■ What you will do: The expected output is an exact copy of each line from the line with "Qui contacter pour" through the end of the data below, with no pictures in it.

━━━ The input

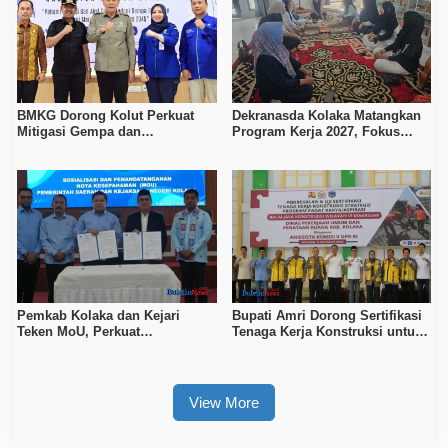
BMKG Dorong Kolut Perkuat
Dekranasda Kolaka Matangkan
Mitigasi Gempa dan
Program Kerja 2027, Fokus
Kesiapsiagaan Masyarakat
Tingkatkan Daya Saing
Kerajinan Lokal
Pemkab Kolaka dan Kejari
Bupati Amri Dorong Sertifikasi
Teken MoU, Perkuat
Tenaga Kerja Konstruksi untuk
Pendampingan Hukum
Tingkatkan Daya Saing SDM
Kolaka
View More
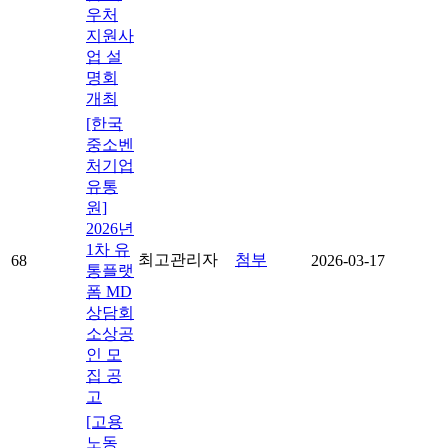
우처
지원사
업 설
명회
개최
[한국
중소벤
처기업
유통
원]
2026년
1차 유
최고관리자
첨부
68
2026-03-17
통플랫
폼 MD
상담회
소상공
인 모
집 공
고
[고용
노동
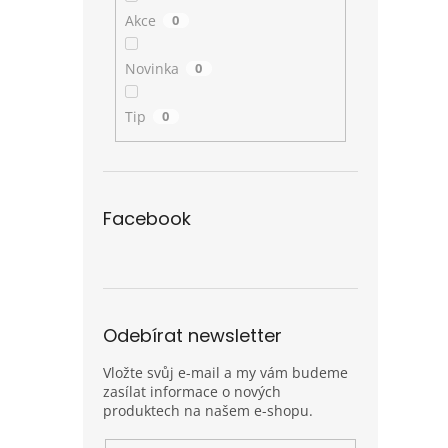
Akce
0
Novinka
0
Tip
0
Facebook
Odebírat newsletter
Vložte svůj e-mail a my vám budeme
zasílat informace o nových
produktech na našem e-shopu.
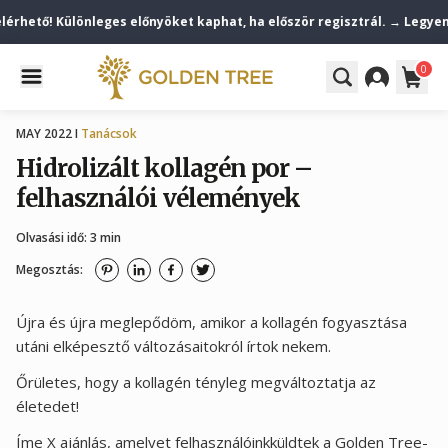
hető! Különleges előnyöket kaphat, ha először regisztrál. → Legyen ta
0
MAY 2022 I
Tanácsok
Hidrolizált kollagén por –
felhasználói vélemények
Olvasási idő: 3 min
Megosztás:
Újra és újra meglepődöm, amikor a kollagén fogyasztása
utáni elképesztő változásaitokról írtok nekem.
Őrületes, hogy a kollagén tényleg megváltoztatja az
életedet!
Íme X ajánlás, amelyet felhasználóink​küldtek a Golden Tree-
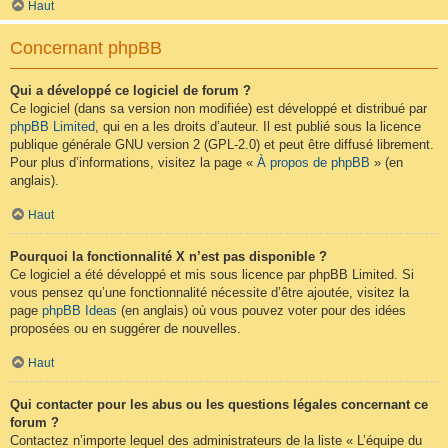
Haut
Concernant phpBB
Qui a développé ce logiciel de forum ?
Ce logiciel (dans sa version non modifiée) est développé et distribué par
phpBB Limited
, qui en a les droits d’auteur. Il est publié sous la licence
publique générale GNU version 2 (GPL-2.0) et peut être diffusé librement.
Pour plus d’informations, visitez la page «
À propos de phpBB
» (en
anglais).
Haut
Pourquoi la fonctionnalité X n’est pas disponible ?
Ce logiciel a été développé et mis sous licence par phpBB Limited. Si
vous pensez qu’une fonctionnalité nécessite d’être ajoutée, visitez la
page
phpBB Ideas
(en anglais) où vous pouvez voter pour des idées
proposées ou en suggérer de nouvelles.
Haut
Qui contacter pour les abus ou les questions légales concernant ce
forum ?
Contactez n’importe lequel des administrateurs de la liste « L’équipe du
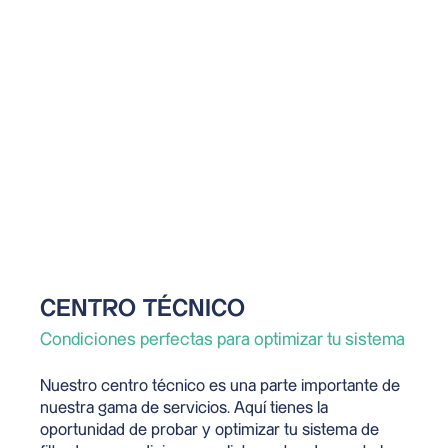
CENTRO TÉCNICO
Condiciones perfectas para optimizar tu sistema
Nuestro centro técnico es una parte importante de
nuestra gama de servicios. Aquí tienes la
oportunidad de probar y optimizar tu sistema de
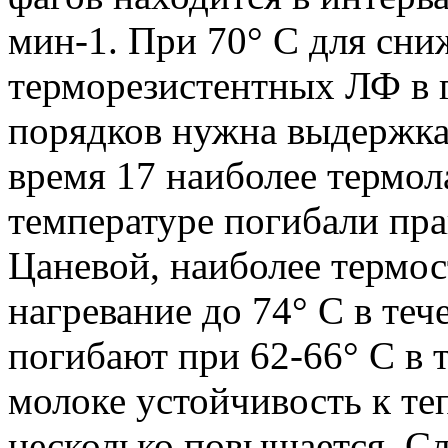
мин-1. При 70° С для сни
терморезистентных ЛФ в 
порядков нужна выдержка 
время 17 наиболее термол
температуре погибали пр
Цаневой, наиболее термо
нагревание до 74° С в теч
погибают при 62-66° С в 
молоке устойчивость к т
несколько повышается. С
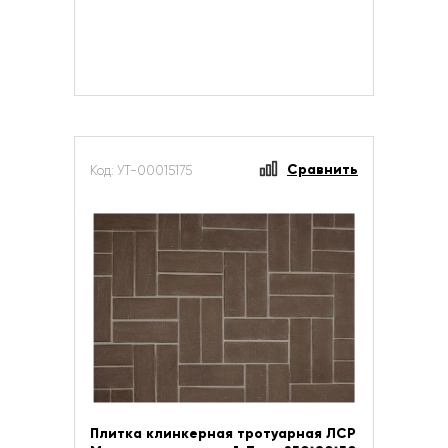
Сравнить
Код: УТ-00015175
Плитка клинкерная тротуарная ЛСР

━━━━━━

■ Answer to this task:
Qui contacter pour les abus ou les questions légales concernant ce
forum ?
Contactez n’importe lequel des administrateurs de la liste « L’équipe du
CENTRO TÉCNICO
Condiciones perfectas para optimizar tu sistema
Nuestro centro técnico es una parte importante de
nuestra gama de servicios. Aquí tienes la
oportunidad de probar y optimizar tu sistema de
мин-1. При 70° С для сни
терморезистентных ЛФ в 
порядков нужна выдержка 
время 17 наиболее термол
температуре погибали пр
Цаневой, наиболее термо
нагревание до 74° С в теч
погибают при 62-66° С в 
молоке устойчивость к т
несколько повышается. С
Сравнить
Код: УТ-00015175
Плитка клинкерная тротуарная ЛСР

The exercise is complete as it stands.